Here’s a familiar story in world of failure analysis. In an effort to reduce the cost of goods in a finished product, product engineers sought, tested and introduced a cheaper component. Not long after, the product started to fail in the field, with the new part as the suspected cause of the problem. But when the item came back to the laboratory, the part seemed to be fine on visual inspection. A root cause analysis using many techniques was undertaken to identify and contain the issue.
In a recently published application note, we show how marshaling several analytical techniques facilitates a root cause analysis for a failed plastic part. Each technique provides a piece to the puzzle, and also confirms the results of other techniques.
Techniques for root cause analysis
As light transmittance was a critical parameter to the part, UV-Vis spectrophotometry confirmed that the part was the source of the product failure, but not what caused the failure. Thermogravimetric analysis pointed to the inorganic filler that differed between the original part and its replacement. Using an infrared spectrometer in the far-IR region, analysts were able to identify a difference in the presence of rutile (a crystalline form of titanium dioxide) between each part, indicating a difference in the plastic parts’ compositions.

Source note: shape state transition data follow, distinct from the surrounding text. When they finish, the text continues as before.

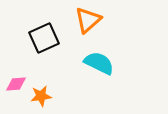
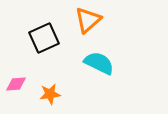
orange star: moved 9 px right, 2 px up
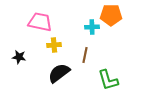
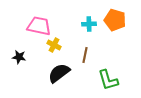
orange pentagon: moved 4 px right, 5 px down; rotated 15 degrees clockwise
pink trapezoid: moved 1 px left, 4 px down
cyan cross: moved 3 px left, 3 px up
yellow cross: rotated 32 degrees clockwise
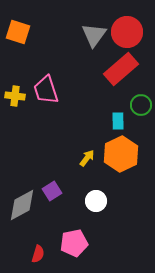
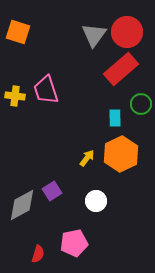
green circle: moved 1 px up
cyan rectangle: moved 3 px left, 3 px up
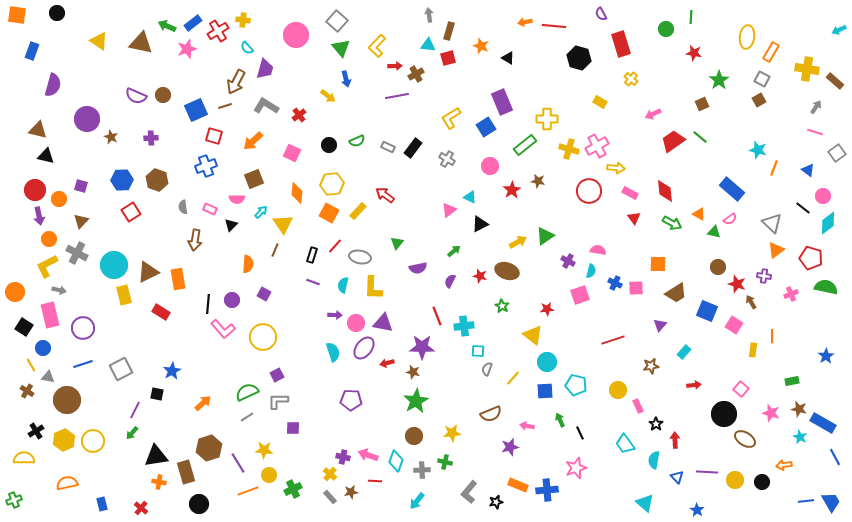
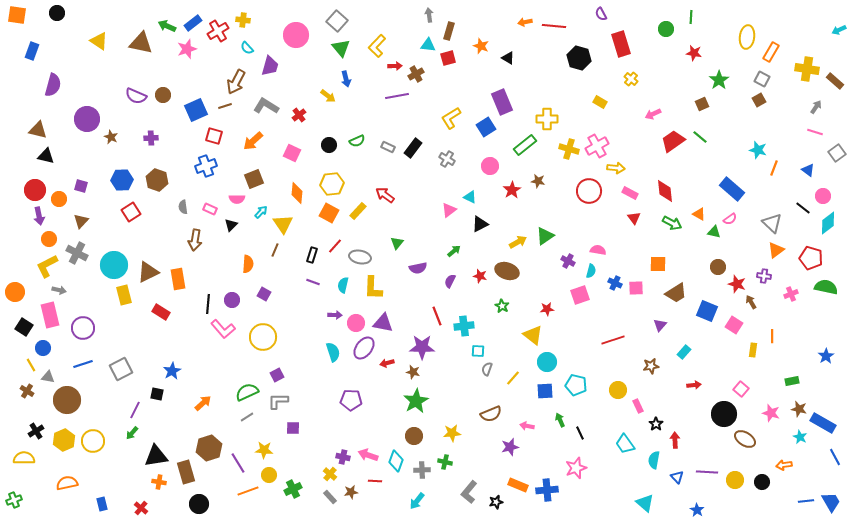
purple trapezoid at (265, 69): moved 5 px right, 3 px up
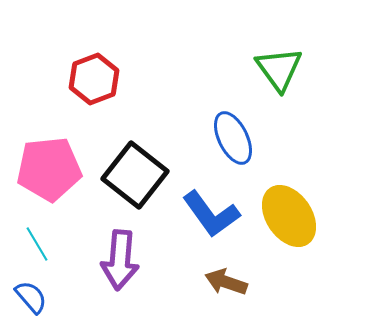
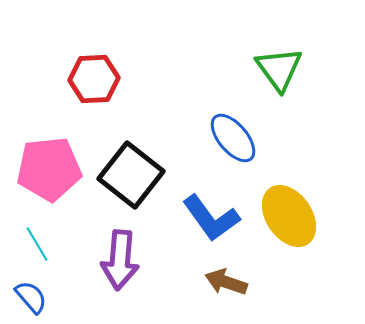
red hexagon: rotated 18 degrees clockwise
blue ellipse: rotated 14 degrees counterclockwise
black square: moved 4 px left
blue L-shape: moved 4 px down
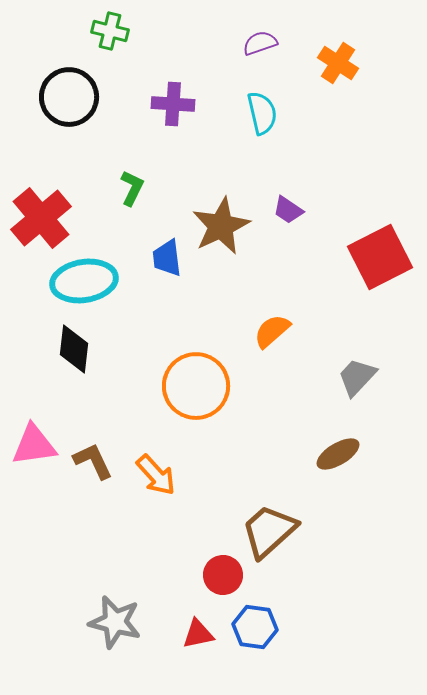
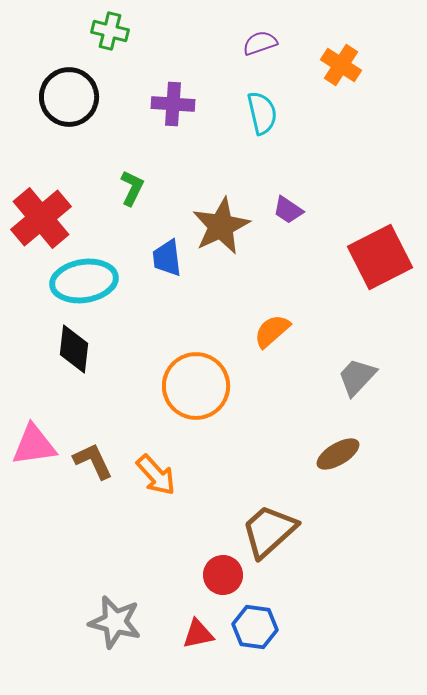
orange cross: moved 3 px right, 2 px down
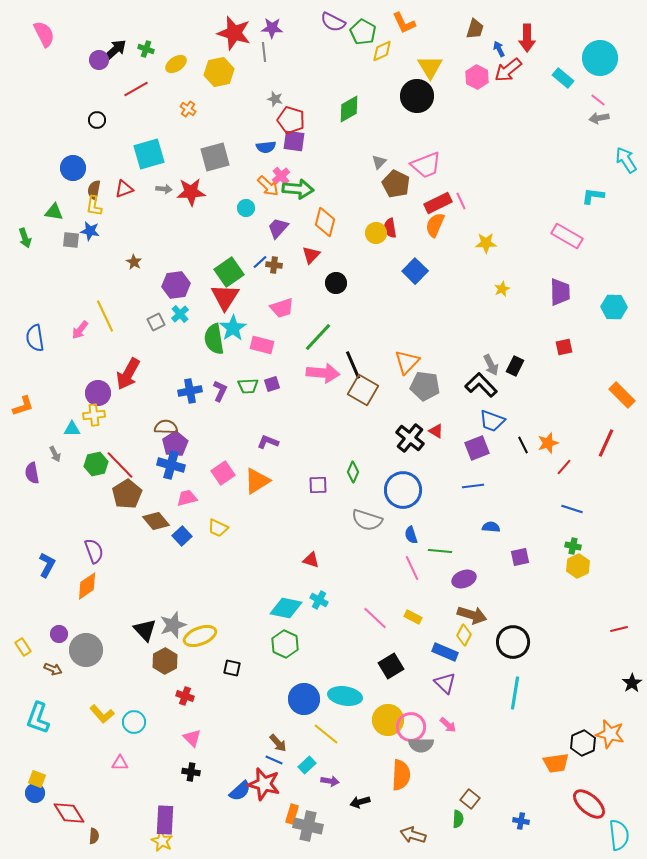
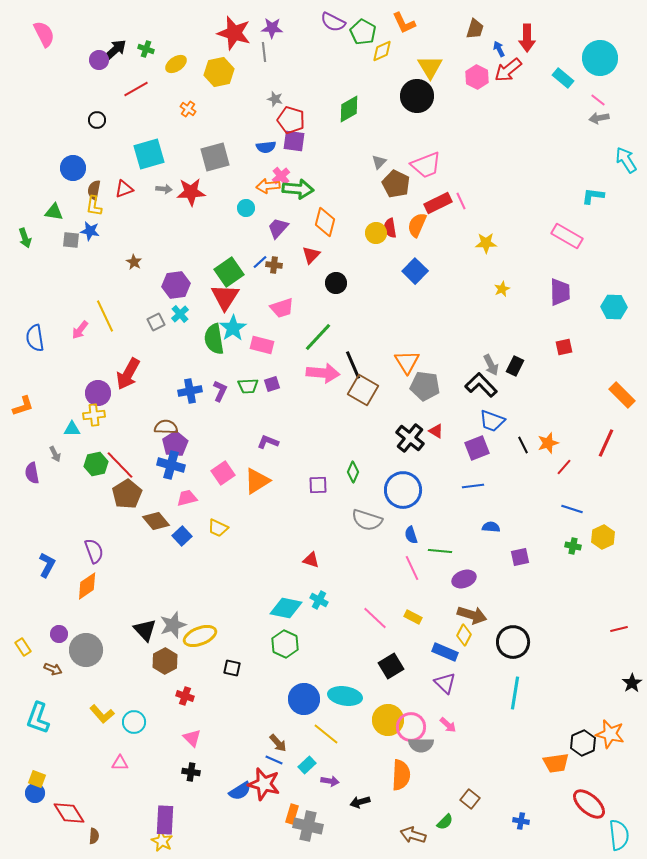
orange arrow at (268, 186): rotated 130 degrees clockwise
orange semicircle at (435, 225): moved 18 px left
orange triangle at (407, 362): rotated 16 degrees counterclockwise
yellow hexagon at (578, 566): moved 25 px right, 29 px up
blue semicircle at (240, 791): rotated 10 degrees clockwise
green semicircle at (458, 819): moved 13 px left, 3 px down; rotated 42 degrees clockwise
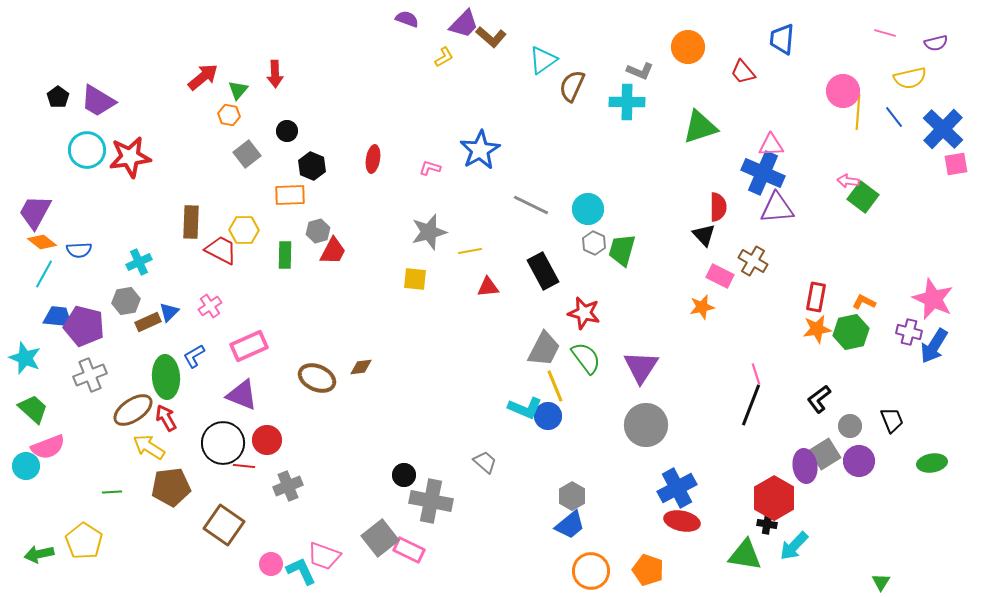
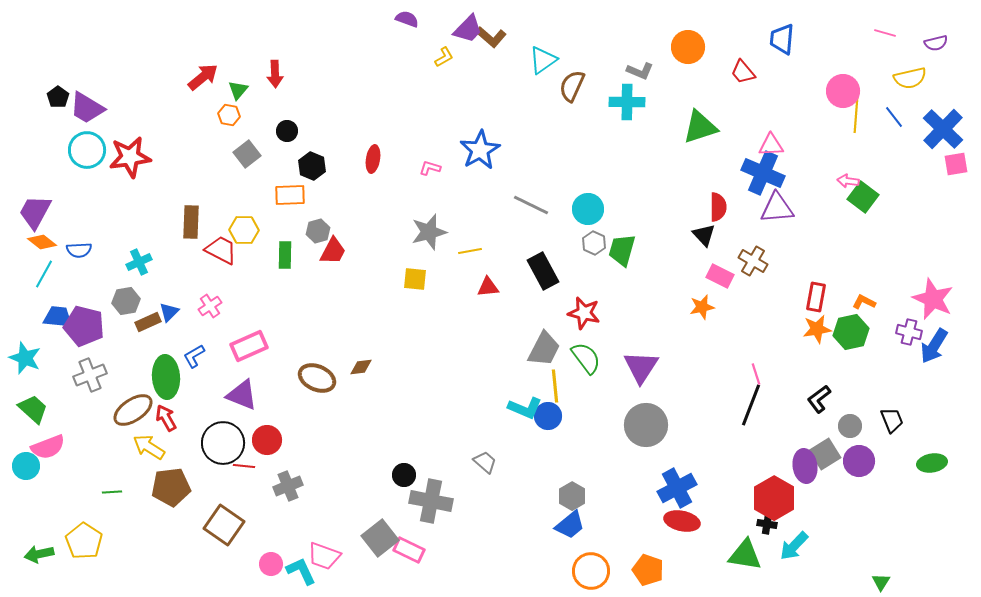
purple trapezoid at (464, 24): moved 4 px right, 5 px down
purple trapezoid at (98, 101): moved 11 px left, 7 px down
yellow line at (858, 112): moved 2 px left, 3 px down
yellow line at (555, 386): rotated 16 degrees clockwise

To confirm the conclusions drawn from the infrared analysis, the two samples were also analyzed using FT-Raman. Spectra of the good and failed parts showed that the two spectra are very similar, demonstrating similar polymer composition, but with small differences in the spectra that point to differences the amount of rutile in each part. Afterwards, a phone call was made to the product engineers and assumedly the supplier of the plastic part.